EXERCISE INPUTS:
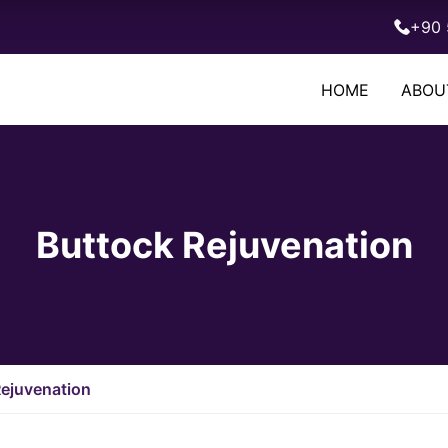
+90 
HOME
ABOU
Buttock Rejuvenation
Rejuvenation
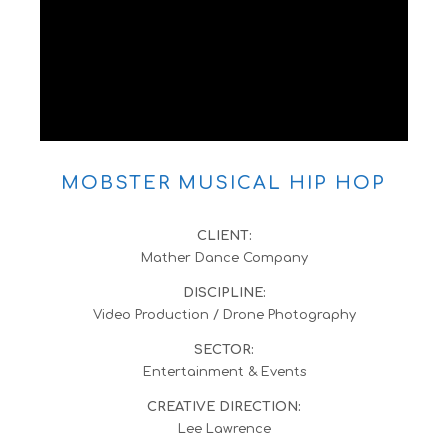
MOBSTER MUSICAL HIP HOP
CLIENT:
Mather Dance Company
DISCIPLINE:
Video Production / Drone Photography
SECTOR:
Entertainment & Events
CREATIVE DIRECTION:
Lee Lawrence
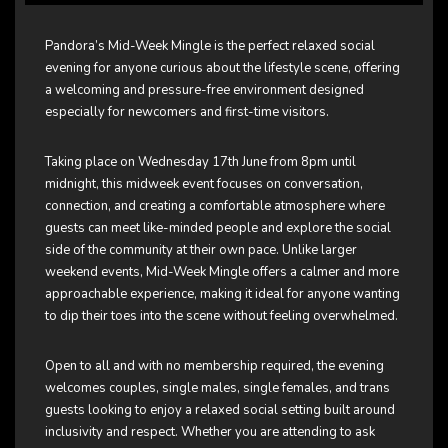
Pandora’s Mid-Week Mingle is the perfect relaxed social
evening for anyone curious about the lifestyle scene, offering
a welcoming and pressure-free environment designed
especially for newcomers and first-time visitors.
Taking place on Wednesday 17th June from 8pm until
midnight, this midweek event focuses on conversation,
connection, and creating a comfortable atmosphere where
guests can meet like-minded people and explore the social
side of the community at their own pace. Unlike larger
weekend events, Mid-Week Mingle offers a calmer and more
approachable experience, making it ideal for anyone wanting
to dip their toes into the scene without feeling overwhelmed.
Open to all and with no membership required, the evening
welcomes couples, single males, single females, and trans
guests looking to enjoy a relaxed social setting built around
inclusivity and respect. Whether you are attending to ask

INSTRUCTIONS TO FOLLOW: Show every line of the records above that contains the word "guests".

THE COMPLETED TASK:
guests can meet like-minded people and explore the social
guests looking to enjoy a relaxed social setting built around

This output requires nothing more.